WORK TO COMPLETE – Your answer should consist of the lines below that hold the word "GOBER".

MATERIAL SHOWN –
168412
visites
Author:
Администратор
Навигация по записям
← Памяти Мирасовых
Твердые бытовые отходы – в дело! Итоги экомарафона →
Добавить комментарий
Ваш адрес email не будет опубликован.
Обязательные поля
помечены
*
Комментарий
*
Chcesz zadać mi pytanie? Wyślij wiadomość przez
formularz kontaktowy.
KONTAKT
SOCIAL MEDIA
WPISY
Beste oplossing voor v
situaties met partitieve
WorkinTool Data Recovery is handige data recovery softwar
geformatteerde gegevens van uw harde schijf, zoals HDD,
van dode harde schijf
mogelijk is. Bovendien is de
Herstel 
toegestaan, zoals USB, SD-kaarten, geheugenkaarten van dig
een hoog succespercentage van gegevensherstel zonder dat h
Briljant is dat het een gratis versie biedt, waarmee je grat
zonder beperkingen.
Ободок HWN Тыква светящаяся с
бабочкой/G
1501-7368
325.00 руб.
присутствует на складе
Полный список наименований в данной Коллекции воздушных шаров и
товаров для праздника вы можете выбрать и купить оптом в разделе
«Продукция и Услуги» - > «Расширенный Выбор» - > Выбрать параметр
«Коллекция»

--

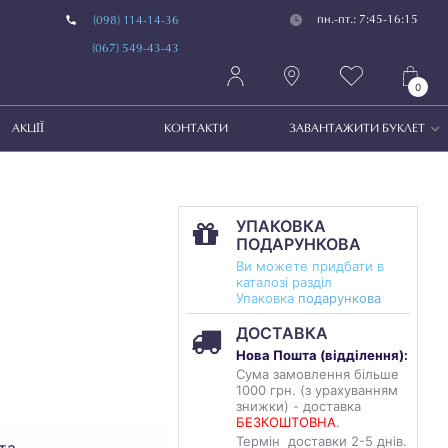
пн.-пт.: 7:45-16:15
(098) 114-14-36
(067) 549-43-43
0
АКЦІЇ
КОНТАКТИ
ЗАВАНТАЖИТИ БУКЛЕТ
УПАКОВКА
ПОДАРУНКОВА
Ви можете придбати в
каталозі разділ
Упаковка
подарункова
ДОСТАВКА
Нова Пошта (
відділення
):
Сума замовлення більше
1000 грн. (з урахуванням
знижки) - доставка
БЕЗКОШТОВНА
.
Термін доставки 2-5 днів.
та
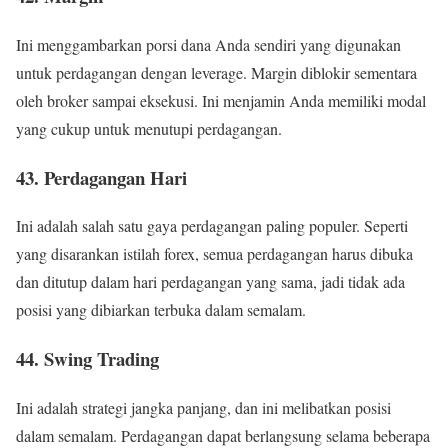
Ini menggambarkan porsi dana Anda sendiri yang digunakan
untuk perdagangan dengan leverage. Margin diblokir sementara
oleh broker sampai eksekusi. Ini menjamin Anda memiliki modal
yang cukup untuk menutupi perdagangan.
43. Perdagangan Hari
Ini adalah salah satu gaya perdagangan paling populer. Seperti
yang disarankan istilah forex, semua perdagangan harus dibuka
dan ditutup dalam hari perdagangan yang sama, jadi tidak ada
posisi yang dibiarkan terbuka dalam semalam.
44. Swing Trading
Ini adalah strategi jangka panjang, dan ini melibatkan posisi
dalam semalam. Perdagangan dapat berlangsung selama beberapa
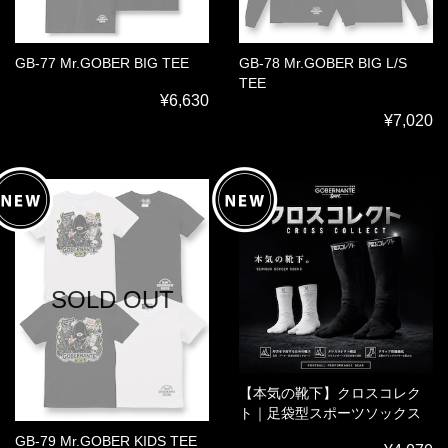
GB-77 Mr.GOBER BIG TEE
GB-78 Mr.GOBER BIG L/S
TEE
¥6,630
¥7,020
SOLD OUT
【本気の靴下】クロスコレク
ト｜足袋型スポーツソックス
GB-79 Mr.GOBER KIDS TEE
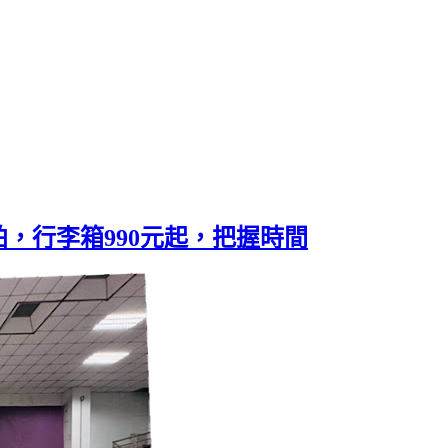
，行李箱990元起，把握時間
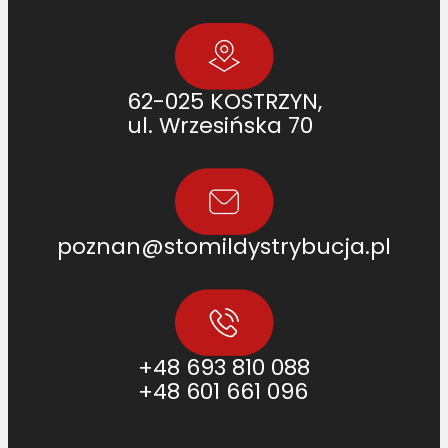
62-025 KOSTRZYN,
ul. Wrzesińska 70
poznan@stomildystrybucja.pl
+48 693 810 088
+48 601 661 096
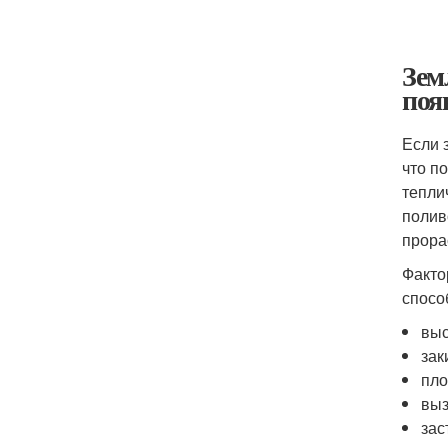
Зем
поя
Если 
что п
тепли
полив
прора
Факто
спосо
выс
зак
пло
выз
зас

* * *

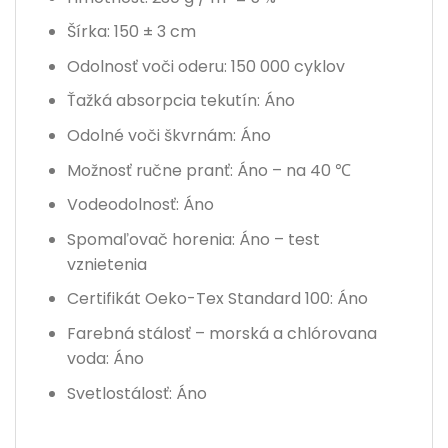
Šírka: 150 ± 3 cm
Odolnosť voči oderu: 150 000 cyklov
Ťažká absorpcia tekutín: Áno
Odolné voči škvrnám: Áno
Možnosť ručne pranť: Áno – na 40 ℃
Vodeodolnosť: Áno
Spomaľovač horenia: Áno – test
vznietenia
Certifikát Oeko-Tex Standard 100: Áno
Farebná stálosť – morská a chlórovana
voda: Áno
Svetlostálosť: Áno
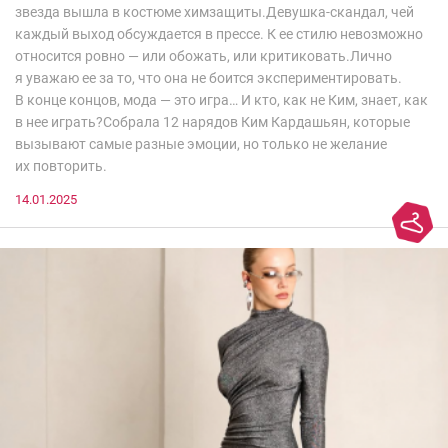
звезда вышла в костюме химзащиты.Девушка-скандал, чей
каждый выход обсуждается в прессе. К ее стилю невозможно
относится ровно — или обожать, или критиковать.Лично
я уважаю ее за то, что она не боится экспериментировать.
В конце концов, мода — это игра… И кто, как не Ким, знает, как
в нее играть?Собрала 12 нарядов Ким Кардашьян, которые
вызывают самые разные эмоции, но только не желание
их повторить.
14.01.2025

YOUR RESPONSE –
GB-77 Mr.GOBER BIG TEE
GB-78 Mr.GOBER BIG L/S
GB-79 Mr.GOBER KIDS TEE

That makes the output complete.